Decellularization protocols

Previously published protocols used several decellularizing agents including detergents and enzymes such as TX, SDS, sodium deoxycholate (SDC), and CHAPS [24, 25]. In this study, the decellularization process with different combinations of detergents was carried out using a perfusion peristaltic pump (Peristaltic Pump P-1, Pharmacia Biotech, Sweden) at a 1.5 mL/min rate. Figure 1A depicts the decellularization protocols of the present study in detail. Briefly, vessels were decellularized by either detergent perfusion or shaking in the detergent solution. In the perfusion group, vessels were perfused with 50 mL of 0.5% SDS or 1% TX or a combination of 0.25% SDS and 0.5% TX for 16 h at room temperature. In the shaking group, the vessels were shaken at 37 °C in 50 mL of a detergent solution including 8 mM CHAPS, 1 M NaCl, and 25 mM EDTA for 2 h. Next, the tissues were washed by shaking in the PBS solution for 30 min, and then they were shaken at 37 °C in a solution of 1.8 mM SDS, 1 M NaCl, and 25 mM EDTA for 2 h. Afterward, the scaffolds were perfused with 0.1% peracetic acid for an hour and then rinsed with sterile PBS containing antibiotic/antimycotic. A cocktail was utilized to neutralize the acid and remove the residual detergent components from the vascular scaffold. The decellularized vessels were then stored in sterile PBS at 4 °C for further investigations including the evaluation of DNA, collagen, and GAG content as well as histological analysis. Moreover, all the experiments performed in the present study were carried out in three independent runs [13].

Schematic protocol indicates decellularization process using SDS, TX, and CHAPS detergents. Perfusion process was performed at room temperature and lasts 16 hours, while shaking process was performed at 37 °C (A) Gross view of NRA and DRA tissue decellularized using 0.25% SDS + 0.5% TX is shown in Fig. 1 indicating tissue transparency following the decellularization process (B). NRA: Native Rat Aorta, DRA: Decellularized Rat Aorta, SDS: Sodium Dodecyl Sulphate, TX: Triton X-100, CHAPS: 3-[(3-cholamidopropyl)

To investigate the efficacy of the decellularization process, samples were fixed in 10% formalin solution for 24 h.

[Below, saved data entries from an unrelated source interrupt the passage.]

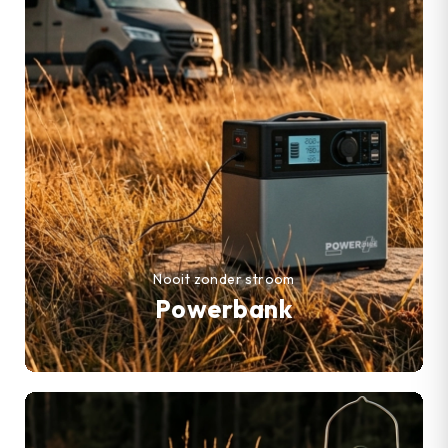
Nooit zonder stroom
Powerbank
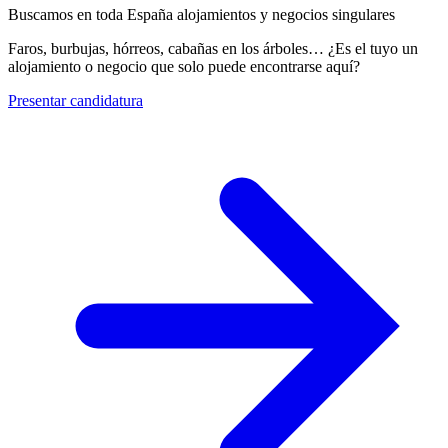
Buscamos en toda España alojamientos y negocios singulares
Faros, burbujas, hórreos, cabañas en los árboles… ¿Es el tuyo un
alojamiento o negocio que solo puede encontrarse aquí?
Presentar candidatura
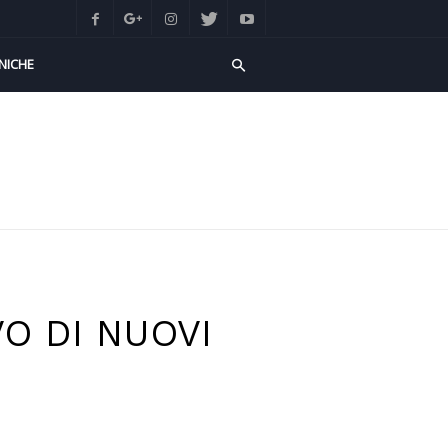
NICHE
VO DI NUOVI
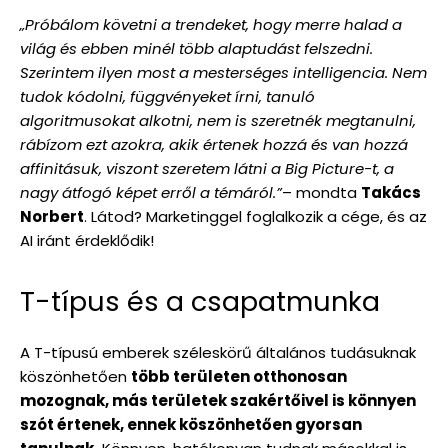
„Próbálom követni a trendeket, hogy merre halad a
világ és ebben minél több alaptudást felszedni.
Szerintem ilyen most a mesterséges intelligencia. Nem
tudok kódolni, függvényeket írni, tanuló
algoritmusokat alkotni, nem is szeretnék megtanulni,
rábízom ezt azokra, akik értenek hozzá és van hozzá
affinitásuk, viszont szeretem látni a Big Picture-t, a
nagy átfogó képet erről a témáról.”
– mondta
Takács
Norbert
. Látod? Marketinggel foglalkozik a cége, és az
AI iránt érdeklődik!
T-típus és a csapatmunka
A T-típusú emberek széleskörű általános tudásuknak
köszönhetően
több területen otthonosan
mozognak, más területek szakértőivel is könnyen
szót értenek, ennek köszönhetően gyorsan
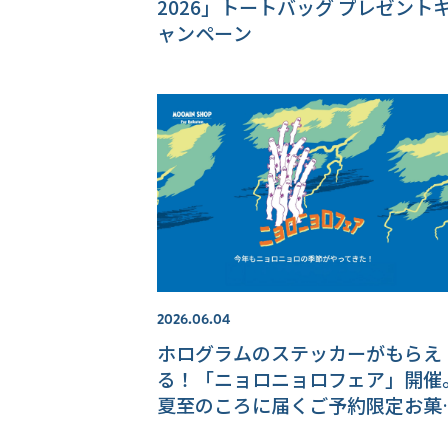
2026」トートバッグ プレゼント
ャンペーン
2026.06.04
ホログラムのステッカーがもらえ
る！「ニョロニョロフェア」開催
夏至のころに届くご予約限定お菓
も締切間近【MOOMIN SHOP 楽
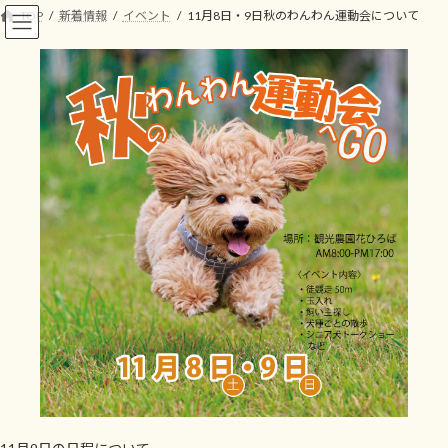
コ
ナ
TOP
新着情報
イベント
11月8日・9日秋のわんわん運動会について
ン
ビ
テ
ゲ
ン
ー
ツ
シ
へ
ョ
ス
ン
キ
に
ッ
移
プ
動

The paraffin-embedded samples were stained with hematoxylin and eosin (H&E), Masson’s trichrome for distinguishing collagen, and orcein for the determination of elastic fibers according to the standard protocols before being examined under a light microscope (Olympus BX53, Japan).

To evaluate the quality of decellularization, the total DNA content of native and decellularized vessels was measured. Firstly, the samples were homogenized in the lysis buffer provided in the DNA extraction kit. Total DNA content was extracted according to the manufacturer’s instructions, and the DNA concentration was quantified using a spectrophotometer (ND-1000, Thermo Fisher Scientific, USA) at the 260 nm absorbance wavelength and was normalized according to the wet tissue weight. The results are expressed as ng/mg wet weight of samples.

A colorimetric assay was employed to assess the collagen content of native and decellularized samples through the measurement of hydroxyproline [26]. Concisely, homogenized samples were incubated with cupric sulfate, sodium hydroxide, and hydrogen peroxide at 80 °C for 5 min and then were cooled. Afterward, sulfuric acid and ρ-dimethylaminobenzaldehyde in 1-propanol were added to the samples, which were then incubated at 80 °C for 30 min, and absorption was read at 560 nm using a spectrophotometer (Epoch, BioTek, USA). Moreover, the hydroxyproline level was directly determined using a hydroxyproline standard curve and normalized using wet tissue weight.

Native and decellularized samples were first digested in papain overnight at 65 °C to assess the GAG content using the GAG assay kit (Kiazist, Iran). Then, the samples were centrifuged (Sigma 3-16PK, Germany) at 8000 g for 15 min, the protein precipitant solution was added to the supernatant, and the samples were centrifuged again at 8000 g for 15 min. Subsequently, a GAG reagent was added to the samples and total absorption was measured at 560 nm using a spectrophotometer (Epoch, BioTek, USA). Moreover, the chondroitin sulfate standard curve was used to directly determine the GAG content and the total tissue GAG content was normalized using wet tissue weight.

To characterize the topography of the luminal surface, native and decellularized tissues were freeze-dried (Eleya, Japan), mounted on aluminum stubs, and coated with a thin layer of gold. The analysis of morphology and sample structure was performed at a voltage of 15 kV by FESEM (TESCAN MIRA3, TESCAN, the Czech Republic) [27].